Chapter 7. Feeding Everyone Well: Eradicating Hunger: A Broad Strategy

This chapter began by noting that sustaining a sufficient growth in food output to eradicate hunger will now take a superhuman effort both within agriculture and in related activities outside that sector. Soil erosion, aquifer depletion, and climate change threaten future food production. Food security may depend as much on the efforts of family planners as on farmers and as much on the decisions made in ministries of energy that shape future climate trends as on decisions made in ministries of agriculture. The difficulty in eradicating hunger is matched only by the urgency of doing so.

In countries where farm size is shrinking fast, raising land productivity deserves even greater priority than in the past. And increasingly, raising water productivity is the key to further gains in land productivity. Governments running the risk of an abrupt drop in food production as a result of aquifer depletion may be able to avoid such a situation only by simultaneously slowing population growth and raising water productivity in order to stabilize water tables.

Stabilizing population is as essential as it is difficult. If rapid population growth continues, it will lead to further fragmentation of land holdings, as well as to hydrological poverty on a scale that is now difficult to imagine. Hundreds of millions of people will not have enough water to meet their most basic needs, including food production.

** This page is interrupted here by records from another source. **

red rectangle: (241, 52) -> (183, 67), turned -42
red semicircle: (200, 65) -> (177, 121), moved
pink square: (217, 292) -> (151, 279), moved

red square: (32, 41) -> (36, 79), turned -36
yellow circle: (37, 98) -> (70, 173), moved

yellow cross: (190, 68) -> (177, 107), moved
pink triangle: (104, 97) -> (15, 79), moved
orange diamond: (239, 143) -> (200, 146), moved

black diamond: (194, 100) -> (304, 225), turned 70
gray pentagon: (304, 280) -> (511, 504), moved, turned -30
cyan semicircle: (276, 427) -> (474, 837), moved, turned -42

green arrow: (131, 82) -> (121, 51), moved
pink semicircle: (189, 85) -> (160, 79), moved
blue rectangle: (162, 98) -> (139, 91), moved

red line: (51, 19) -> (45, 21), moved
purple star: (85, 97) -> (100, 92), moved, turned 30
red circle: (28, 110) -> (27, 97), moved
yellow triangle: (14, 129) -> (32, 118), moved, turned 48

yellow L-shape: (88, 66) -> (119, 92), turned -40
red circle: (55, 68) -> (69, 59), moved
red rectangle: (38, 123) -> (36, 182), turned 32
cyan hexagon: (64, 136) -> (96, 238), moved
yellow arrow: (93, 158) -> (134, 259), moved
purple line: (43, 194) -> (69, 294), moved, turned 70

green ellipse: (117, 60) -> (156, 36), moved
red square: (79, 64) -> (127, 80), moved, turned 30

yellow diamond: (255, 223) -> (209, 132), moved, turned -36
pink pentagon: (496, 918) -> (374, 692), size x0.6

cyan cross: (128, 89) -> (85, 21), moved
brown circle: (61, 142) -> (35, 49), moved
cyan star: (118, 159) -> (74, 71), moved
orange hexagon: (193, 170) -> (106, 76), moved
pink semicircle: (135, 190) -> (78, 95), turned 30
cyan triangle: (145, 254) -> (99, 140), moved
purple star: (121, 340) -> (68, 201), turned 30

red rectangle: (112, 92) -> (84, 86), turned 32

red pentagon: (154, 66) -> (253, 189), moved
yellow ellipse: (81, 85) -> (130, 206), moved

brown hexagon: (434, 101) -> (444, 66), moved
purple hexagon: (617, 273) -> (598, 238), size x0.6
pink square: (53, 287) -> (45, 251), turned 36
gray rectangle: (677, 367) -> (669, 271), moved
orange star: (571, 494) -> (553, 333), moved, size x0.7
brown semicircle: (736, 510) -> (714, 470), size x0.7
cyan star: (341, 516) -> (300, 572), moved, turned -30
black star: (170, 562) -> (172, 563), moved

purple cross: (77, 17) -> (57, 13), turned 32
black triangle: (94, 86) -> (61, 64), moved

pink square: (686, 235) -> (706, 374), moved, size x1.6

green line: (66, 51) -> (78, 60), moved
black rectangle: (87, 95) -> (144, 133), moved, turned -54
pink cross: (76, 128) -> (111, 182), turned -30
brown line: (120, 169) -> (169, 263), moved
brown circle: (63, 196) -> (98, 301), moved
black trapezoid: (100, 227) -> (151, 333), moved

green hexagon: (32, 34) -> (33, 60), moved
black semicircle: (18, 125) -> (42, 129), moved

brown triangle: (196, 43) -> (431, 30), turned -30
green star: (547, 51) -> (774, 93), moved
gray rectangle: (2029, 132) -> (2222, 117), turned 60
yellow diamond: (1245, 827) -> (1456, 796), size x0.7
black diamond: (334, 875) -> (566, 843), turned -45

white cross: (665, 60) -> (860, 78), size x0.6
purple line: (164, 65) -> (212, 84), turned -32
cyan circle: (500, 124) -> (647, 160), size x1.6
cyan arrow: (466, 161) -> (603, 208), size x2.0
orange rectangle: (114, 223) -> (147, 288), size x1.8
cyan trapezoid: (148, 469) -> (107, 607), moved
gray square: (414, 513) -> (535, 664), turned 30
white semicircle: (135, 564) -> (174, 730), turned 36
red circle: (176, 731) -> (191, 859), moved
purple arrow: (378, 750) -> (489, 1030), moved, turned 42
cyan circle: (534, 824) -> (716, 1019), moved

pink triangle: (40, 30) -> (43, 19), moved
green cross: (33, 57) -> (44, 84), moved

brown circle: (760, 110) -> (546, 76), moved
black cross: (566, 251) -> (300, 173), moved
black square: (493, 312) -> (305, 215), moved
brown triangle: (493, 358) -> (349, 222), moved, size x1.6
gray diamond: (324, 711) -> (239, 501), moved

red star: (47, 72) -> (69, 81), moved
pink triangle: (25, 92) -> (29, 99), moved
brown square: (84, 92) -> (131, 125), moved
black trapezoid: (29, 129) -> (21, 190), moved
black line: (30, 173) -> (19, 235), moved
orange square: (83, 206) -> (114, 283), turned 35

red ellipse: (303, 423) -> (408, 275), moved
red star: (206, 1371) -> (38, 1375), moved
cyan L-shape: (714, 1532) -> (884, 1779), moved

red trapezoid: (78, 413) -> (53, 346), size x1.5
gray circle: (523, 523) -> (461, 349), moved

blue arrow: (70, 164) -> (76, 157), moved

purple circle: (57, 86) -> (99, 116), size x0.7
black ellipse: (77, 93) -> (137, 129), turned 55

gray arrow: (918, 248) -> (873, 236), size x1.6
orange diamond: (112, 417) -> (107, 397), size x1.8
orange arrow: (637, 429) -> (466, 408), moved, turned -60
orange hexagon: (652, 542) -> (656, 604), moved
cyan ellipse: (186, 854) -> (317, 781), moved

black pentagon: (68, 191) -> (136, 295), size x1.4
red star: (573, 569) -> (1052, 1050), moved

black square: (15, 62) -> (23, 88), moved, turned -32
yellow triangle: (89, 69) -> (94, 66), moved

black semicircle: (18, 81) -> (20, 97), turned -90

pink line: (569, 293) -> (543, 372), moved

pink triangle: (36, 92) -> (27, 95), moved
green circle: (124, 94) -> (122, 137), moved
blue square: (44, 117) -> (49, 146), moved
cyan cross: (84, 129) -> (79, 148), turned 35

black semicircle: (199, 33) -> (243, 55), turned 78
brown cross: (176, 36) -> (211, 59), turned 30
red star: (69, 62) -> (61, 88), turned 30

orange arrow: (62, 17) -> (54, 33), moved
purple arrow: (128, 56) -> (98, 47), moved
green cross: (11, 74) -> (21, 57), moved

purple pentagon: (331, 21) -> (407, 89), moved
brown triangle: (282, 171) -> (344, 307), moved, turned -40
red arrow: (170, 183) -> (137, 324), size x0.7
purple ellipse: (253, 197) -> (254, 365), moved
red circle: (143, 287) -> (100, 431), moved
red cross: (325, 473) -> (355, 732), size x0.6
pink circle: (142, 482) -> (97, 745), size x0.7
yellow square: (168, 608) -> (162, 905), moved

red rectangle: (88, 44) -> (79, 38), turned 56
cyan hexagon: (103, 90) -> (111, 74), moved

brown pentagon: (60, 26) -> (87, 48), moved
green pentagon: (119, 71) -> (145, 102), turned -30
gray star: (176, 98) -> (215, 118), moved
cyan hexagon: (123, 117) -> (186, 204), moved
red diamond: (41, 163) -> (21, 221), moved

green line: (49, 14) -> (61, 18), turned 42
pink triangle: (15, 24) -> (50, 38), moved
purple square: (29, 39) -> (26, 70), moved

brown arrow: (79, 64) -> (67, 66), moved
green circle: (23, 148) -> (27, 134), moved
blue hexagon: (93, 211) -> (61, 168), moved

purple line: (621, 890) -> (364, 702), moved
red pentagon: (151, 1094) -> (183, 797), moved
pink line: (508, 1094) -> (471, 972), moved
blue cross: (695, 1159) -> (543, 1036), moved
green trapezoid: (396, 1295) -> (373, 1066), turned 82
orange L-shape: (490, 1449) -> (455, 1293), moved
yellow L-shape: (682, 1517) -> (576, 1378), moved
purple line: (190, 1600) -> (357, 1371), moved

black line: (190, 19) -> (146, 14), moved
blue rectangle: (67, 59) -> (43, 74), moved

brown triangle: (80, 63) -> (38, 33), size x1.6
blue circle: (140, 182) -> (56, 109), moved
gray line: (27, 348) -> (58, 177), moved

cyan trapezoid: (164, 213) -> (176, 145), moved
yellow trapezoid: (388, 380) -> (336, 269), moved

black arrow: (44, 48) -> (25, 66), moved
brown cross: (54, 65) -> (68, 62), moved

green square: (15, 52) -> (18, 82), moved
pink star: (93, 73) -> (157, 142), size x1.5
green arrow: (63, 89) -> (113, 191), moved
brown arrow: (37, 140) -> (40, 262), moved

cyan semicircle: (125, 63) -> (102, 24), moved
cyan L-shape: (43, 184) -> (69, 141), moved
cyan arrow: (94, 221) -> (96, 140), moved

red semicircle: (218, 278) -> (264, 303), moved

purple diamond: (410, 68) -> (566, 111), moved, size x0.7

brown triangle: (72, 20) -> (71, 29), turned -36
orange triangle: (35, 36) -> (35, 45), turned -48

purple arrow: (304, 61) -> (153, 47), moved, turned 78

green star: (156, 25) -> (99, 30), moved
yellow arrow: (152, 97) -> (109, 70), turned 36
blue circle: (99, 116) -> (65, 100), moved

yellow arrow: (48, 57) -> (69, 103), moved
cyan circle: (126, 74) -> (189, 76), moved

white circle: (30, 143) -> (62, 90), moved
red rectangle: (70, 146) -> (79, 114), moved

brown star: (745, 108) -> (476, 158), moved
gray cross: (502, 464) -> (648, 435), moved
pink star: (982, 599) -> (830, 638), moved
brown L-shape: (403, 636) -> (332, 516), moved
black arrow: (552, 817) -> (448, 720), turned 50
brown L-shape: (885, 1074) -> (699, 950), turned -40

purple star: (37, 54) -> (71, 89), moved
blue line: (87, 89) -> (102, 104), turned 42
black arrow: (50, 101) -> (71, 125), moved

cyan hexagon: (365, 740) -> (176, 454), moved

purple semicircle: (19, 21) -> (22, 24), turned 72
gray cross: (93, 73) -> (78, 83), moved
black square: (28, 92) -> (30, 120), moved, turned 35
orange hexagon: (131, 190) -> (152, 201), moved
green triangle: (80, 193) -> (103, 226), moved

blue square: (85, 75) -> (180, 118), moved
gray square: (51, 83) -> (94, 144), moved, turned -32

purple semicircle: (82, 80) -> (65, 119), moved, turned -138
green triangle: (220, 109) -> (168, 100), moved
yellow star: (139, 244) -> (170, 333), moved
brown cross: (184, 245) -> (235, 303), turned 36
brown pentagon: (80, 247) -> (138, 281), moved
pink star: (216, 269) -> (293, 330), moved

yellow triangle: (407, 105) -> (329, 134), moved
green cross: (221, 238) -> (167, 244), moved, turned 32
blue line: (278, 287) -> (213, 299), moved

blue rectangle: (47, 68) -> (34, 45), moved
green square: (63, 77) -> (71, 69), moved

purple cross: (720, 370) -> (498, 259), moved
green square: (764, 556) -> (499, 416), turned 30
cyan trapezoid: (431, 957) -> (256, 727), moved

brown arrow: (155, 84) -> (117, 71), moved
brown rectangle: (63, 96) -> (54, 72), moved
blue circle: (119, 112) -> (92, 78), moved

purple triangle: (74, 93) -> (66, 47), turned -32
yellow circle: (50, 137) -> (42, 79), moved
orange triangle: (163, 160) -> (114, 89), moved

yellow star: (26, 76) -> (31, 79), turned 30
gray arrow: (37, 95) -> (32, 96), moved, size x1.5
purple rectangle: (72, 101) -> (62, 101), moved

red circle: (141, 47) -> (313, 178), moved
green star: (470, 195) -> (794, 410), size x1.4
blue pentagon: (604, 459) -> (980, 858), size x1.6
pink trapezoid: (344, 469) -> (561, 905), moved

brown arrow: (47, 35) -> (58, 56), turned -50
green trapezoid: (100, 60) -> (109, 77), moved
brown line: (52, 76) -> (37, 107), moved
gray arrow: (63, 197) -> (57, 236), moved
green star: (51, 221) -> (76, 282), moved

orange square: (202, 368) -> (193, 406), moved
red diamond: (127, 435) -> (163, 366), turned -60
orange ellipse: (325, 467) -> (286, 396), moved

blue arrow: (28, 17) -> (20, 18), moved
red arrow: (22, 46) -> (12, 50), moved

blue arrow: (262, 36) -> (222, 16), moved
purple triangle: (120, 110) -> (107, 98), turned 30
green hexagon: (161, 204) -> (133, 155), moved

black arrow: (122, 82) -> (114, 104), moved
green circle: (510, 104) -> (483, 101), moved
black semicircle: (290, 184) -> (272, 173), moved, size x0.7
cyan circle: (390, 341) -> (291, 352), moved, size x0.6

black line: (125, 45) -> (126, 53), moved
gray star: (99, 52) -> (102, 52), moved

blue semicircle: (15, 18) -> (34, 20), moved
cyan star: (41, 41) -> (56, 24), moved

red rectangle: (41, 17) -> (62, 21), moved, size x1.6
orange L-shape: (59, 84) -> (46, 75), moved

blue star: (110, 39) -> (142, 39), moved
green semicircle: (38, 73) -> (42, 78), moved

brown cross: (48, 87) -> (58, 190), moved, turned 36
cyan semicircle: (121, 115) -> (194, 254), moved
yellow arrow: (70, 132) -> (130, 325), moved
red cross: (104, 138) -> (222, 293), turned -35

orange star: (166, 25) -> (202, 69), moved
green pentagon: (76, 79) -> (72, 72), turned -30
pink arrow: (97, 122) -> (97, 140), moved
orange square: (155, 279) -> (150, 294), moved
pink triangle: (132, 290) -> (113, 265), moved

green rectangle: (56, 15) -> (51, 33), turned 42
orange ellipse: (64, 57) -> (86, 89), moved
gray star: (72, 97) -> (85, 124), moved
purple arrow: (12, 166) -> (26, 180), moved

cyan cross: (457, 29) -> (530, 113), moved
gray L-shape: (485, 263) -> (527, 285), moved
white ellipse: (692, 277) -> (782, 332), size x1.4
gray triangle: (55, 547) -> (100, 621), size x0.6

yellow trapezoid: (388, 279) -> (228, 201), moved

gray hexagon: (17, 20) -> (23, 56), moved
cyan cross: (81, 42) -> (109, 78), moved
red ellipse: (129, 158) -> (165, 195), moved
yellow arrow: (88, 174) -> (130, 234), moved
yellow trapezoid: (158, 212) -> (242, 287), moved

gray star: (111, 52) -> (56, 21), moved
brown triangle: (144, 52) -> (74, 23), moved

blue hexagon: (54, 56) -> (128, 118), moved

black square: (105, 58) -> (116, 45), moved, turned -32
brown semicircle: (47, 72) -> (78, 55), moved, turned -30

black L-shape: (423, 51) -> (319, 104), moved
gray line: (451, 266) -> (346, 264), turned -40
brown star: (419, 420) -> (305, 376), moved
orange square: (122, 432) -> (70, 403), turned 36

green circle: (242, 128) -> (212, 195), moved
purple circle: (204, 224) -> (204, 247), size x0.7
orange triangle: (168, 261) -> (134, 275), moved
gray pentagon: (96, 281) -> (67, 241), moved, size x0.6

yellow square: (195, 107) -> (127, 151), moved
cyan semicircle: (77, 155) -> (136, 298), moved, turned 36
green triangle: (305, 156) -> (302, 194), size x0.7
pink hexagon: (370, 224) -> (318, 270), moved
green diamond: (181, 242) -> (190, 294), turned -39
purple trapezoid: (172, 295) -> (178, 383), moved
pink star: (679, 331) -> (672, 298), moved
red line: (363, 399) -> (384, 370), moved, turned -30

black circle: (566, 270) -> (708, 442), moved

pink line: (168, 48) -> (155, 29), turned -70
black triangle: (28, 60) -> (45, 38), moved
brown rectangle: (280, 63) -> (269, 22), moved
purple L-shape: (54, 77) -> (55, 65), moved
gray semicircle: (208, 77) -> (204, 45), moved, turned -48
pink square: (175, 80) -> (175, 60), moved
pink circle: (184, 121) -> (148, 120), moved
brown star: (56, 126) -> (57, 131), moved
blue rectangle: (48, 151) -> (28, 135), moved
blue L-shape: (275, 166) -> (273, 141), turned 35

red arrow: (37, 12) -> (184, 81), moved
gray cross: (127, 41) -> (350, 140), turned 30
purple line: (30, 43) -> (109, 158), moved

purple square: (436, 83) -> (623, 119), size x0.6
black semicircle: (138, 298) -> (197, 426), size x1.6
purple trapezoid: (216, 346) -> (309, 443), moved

Chapter 10 discusses further the urgent need to stabilize world population.

With the rise in land productivity slowing, continuing rapid population growth makes eradicating rural hunger much more difficult, if not impossible. Perhaps the single most important thing India, for example, can do to enhance its future food security is to accelerate the shift to smaller families. This would enable it to move to the low-level U.N. population projection instead of the medium-level one, thereby adding only 289 million people instead of 563 million in the next 50 years.55

As the backlog of unused agricultural technology shrinks, providing enough food will increasingly depend on strengthening international agricultural research assistance. Appropriations for agricultural research are lagging far behind needs. For some farmers, the technology pipeline is running dry. More locally oriented investment in agricultural research that will help expand multiple cropping and intercropping could pay large dividends.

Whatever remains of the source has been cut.